我半夜爬起来喂奶那次,奶瓶还没热好,孩子已经哭到脸发紫。我手忙脚乱地试温度,腰像断了一样疼,眼泪在眼眶里打转,却连哭的力气都没有。那时候我就想,这哪是当妈,简直是当超人。
坐月子第二十天,我爸妈送来三只帝王蟹。陆屿川乐呵呵地拍照发朋友圈,说“岳父岳母给清禾补身体的”。我抱着孩子,心里却直打鼓——这朋友圈一发,他妈和他妹准得来。
果然,水刚烧开,门铃就响了。赵春莲拎着水果,笑得跟真来探望我似的。陆晓雯踩着小高跟,眼睛直往厨房瞟。我抱着孩子,没说话,心里却清楚得很——她们哪是来看我,是来分螃蟹的。
赵春莲摸着蟹腿,嘴上装样子:“哎呀,这么大,清禾一个人哪吃得完。”陆晓雯接得比谁都快:“就是啊,嫂子现在坐月子,胃口能有多大?这么好的东西放久了就不鲜了。”我听着,心里直冒火——前几次燕窝、海参,还有孩子的礼盒,哪次不是这样被拿走的?
陆屿川还帮腔:“妈,晓雯,你们拿一只回去吧,清禾吃不了这么多。”我抬头看他,心里那股委屈和火终于顶上来:“不行。这三只是我爸妈送来给我坐月子的,不分。”赵春莲脸色变了:“你这孩子,说什么分不分的,一家人吃点东西还这么见外。”
“一家人?”我冷笑,“一家人不是拿来伸手的。谁惦记谁心里清楚。”陆晓雯立马皱起眉:“嫂子,你这样就没意思了吧?我和妈特意过来看你,你倒好,几只蟹捂得这么紧。”

赵春莲更来劲了:“你现在脾气见长啊。你爸妈送点东西过来,你还真当金贵东西供起来了?说句不好听的,你现在吃的住的,哪样不是在陆家?你嫁过来了,东西自然就是这个家的。”

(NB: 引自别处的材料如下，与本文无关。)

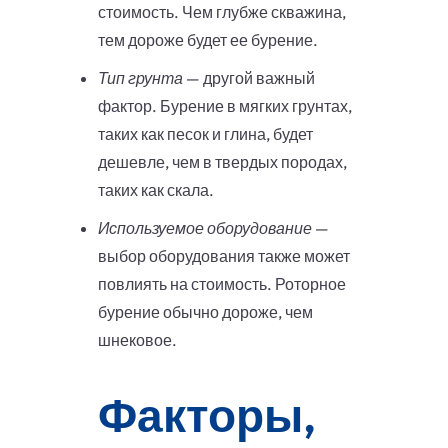
стоимость. Чем глубже скважина,
тем дороже будет ее бурение.
Тип грунта
— другой важный
фактор. Бурение в мягких грунтах,
таких как песок и глина, будет
дешевле, чем в твердых породах,
таких как скала.
Используемое оборудование
—
выбор оборудования также может
повлиять на стоимость. Роторное
бурение обычно дороже, чем
шнековое.
Факторы,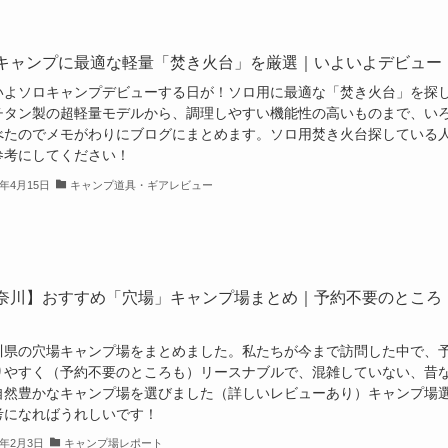
キャンプに最適な軽量「焚き火台」を厳選｜いよいよデビュー
いよソロキャンプデビューする日が！ソロ用に最適な「焚き火台」を探
チタン製の超軽量モデルから、調理しやすい機能性の高いものまで、い
べたのでメモがわりにブログにまとめます。ソロ用焚き火台探している
参考にしてください！
2年4月15日
キャンプ道具・ギアレビュー
奈川】おすすめ「穴場」キャンプ場まとめ｜予約不要のところ
川県の穴場キャンプ場をまとめました。私たちが今まで訪問した中で、
りやすく（予約不要のところも）リースナブルで、混雑していない、昔
自然豊かなキャンプ場を選びました（詳しいレビューあり）キャンプ場
考になればうれしいです！
2年2月3日
キャンプ場レポート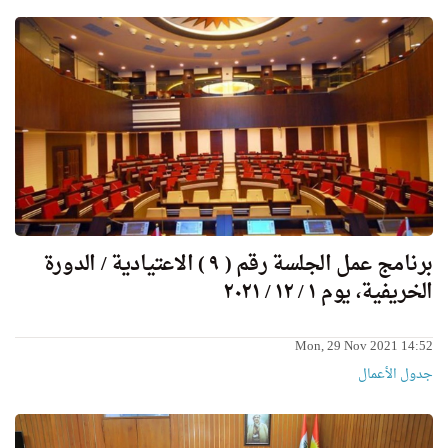
برنامج عمل الجلسة رقم ( ٩ ) الاعتيادية / الدورة
الخريفية، يوم ١ / ١٢ / ٢٠٢١
Mon, 29 Nov 2021 14:52
جدول الأعمال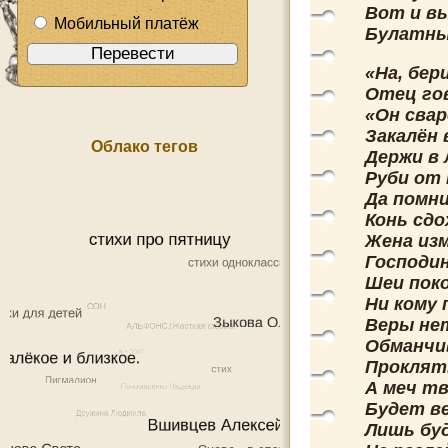
Вот и в
Мобильный платёж
Булатны
«На, бер
Отец го
«Он свар
Закалён 
Облако тегов
Держи в 
Руби от 
Да помни
Конь сдо
Жена из
Господин
Шеи пок
Ни кому 
Веры не
Обманчи
Проклят
А меч тв
Будет ве
Лишь буд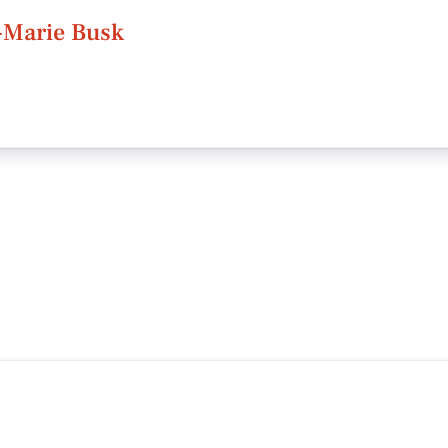
-Marie Busk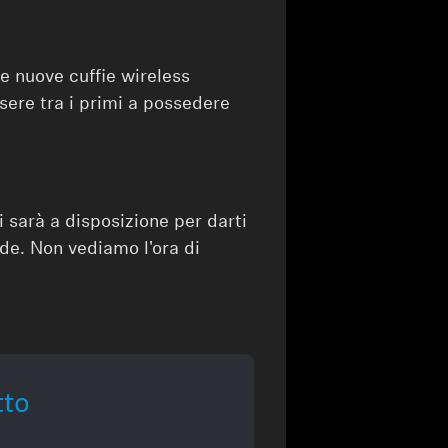
re nuove cuffie wireless
sere tra i primi a possedere
ti sarà a disposizione per darti
de. Non vediamo l'ora di
tto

我听得脑仁都疼,正想说话,门开了——我爸我妈站在门口,手里还拎着保温桶和水果。我爸脸色沉得能滴水:“我说怎么打清禾电话一直占线,原来家里这么热闹。”
我妈看见我站着,眼圈都红了,赶紧过来扶我坐下。我爸走到厨房门口,看着赵春莲:“我给我女儿送点吃的,是让她坐月子补身子的,不是让别人上门来分的。”赵春莲还嘴硬:“一家人,分这么清干什么?”

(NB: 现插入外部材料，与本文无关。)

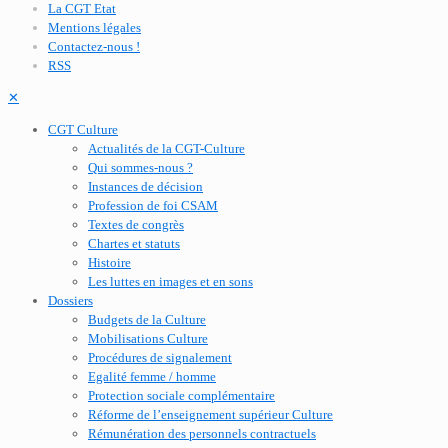
La CGT Etat
Mentions légales
Contactez-nous !
RSS
✕
CGT Culture
Actualités de la CGT-Culture
Qui sommes-nous ?
Instances de décision
Profession de foi CSAM
Textes de congrès
Chartes et statuts
Histoire
Les luttes en images et en sons
Dossiers
Budgets de la Culture
Mobilisations Culture
Procédures de signalement
Egalité femme / homme
Protection sociale complémentaire
Réforme de l’enseignement supérieur Culture
Rémunération des personnels contractuels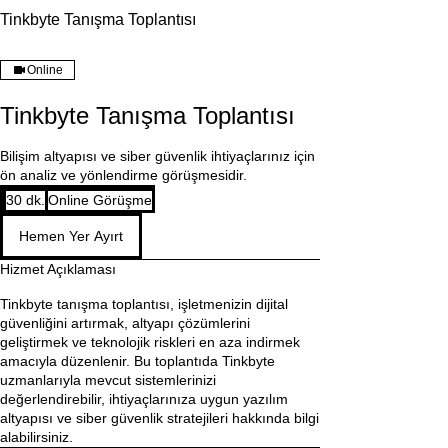
Tinkbyte Tanışma Toplantısı
Online
Tinkbyte Tanışma Toplantısı
Bilişim altyapısı ve siber güvenlik ihtiyaçlarınız için
ön analiz ve yönlendirme görüşmesidir.
30 dk.
3
Online Görüşme
0
Hemen Yer Ayırt
d
k
Hizmet Açıklaması
.
Tinkbyte tanışma toplantısı, işletmenizin dijital
güvenliğini artırmak, altyapı çözümlerini
geliştirmek ve teknolojik riskleri en aza indirmek
amacıyla düzenlenir. Bu toplantıda Tinkbyte
uzmanlarıyla mevcut sistemlerinizi
değerlendirebilir, ihtiyaçlarınıza uygun yazılım
altyapısı ve siber güvenlik stratejileri hakkında bilgi
alabilirsiniz.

我爸冷笑:“你错了。不是她没把婆家放眼里,是你们压根没把她当人看。”赵春莲脸涨得通红:“你这人怎么说话呢?”
“我就这么说话。”我爸一点没让,“今天我把话撂这儿,以后我们送给清禾的东西,谁也别伸手。她愿意给,是她的情分;她不愿意给,谁也没资格抢。”

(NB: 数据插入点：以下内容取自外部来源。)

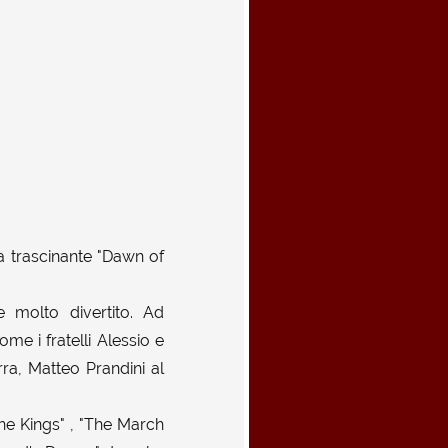
la trascinante "Dawn of
 molto divertito. Ad
me i fratelli Alessio e
rra, Matteo Prandini al
he Kings" , "The March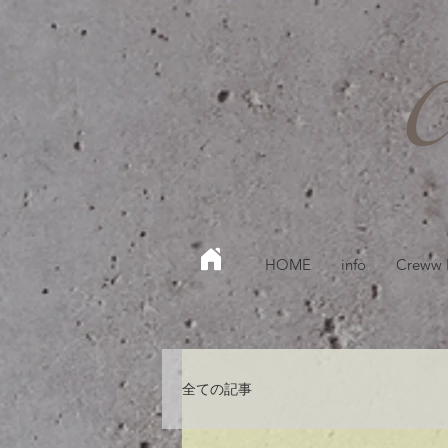
HOME
info
Creww
全ての記事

陆屿川那一下明显僵住了。我爸转头看他:“屿川,我女儿在你家坐月子,不是来受气的。这事,你管不管?”陆屿川沉默了几秒,终于开口:“不会了。以后清禾爸妈送来的东西,你们别再动了。”
赵春莲气得脸都青了,甩手就走。陆晓雯也拉着她,脸色难看得不行。门“砰”地一声带上,屋里终于安静了。
陆屿川走过来,低声说:“清禾,对不起。”我没看他,只盯着那三只帝王蟹,心里说不上是什么滋味。对不起这三个字,太轻了——轻得压不住这些天的委屈,也压不住那一句句“一家人”。

后来陆屿川真把备用钥匙要了回来,还换了门锁。我慢慢想明白了,这事根本不是蟹的事——有些人嘴上总说一家人,心里盘算的却一直是你还能再让多少。可人活一辈子,谁也不是专门给别人当软柿子的。
坐月子那段日子,本来就虚,身体虚,心也敏感。你越是这个时候,越能看清楚身边的人到底把你当什么。是当一家人,还是当一个能被顺手牺牲、顺手委屈、顺手让步的人。
我现在就认准一个理:我的东西,我说了算。谁也别想替我做主。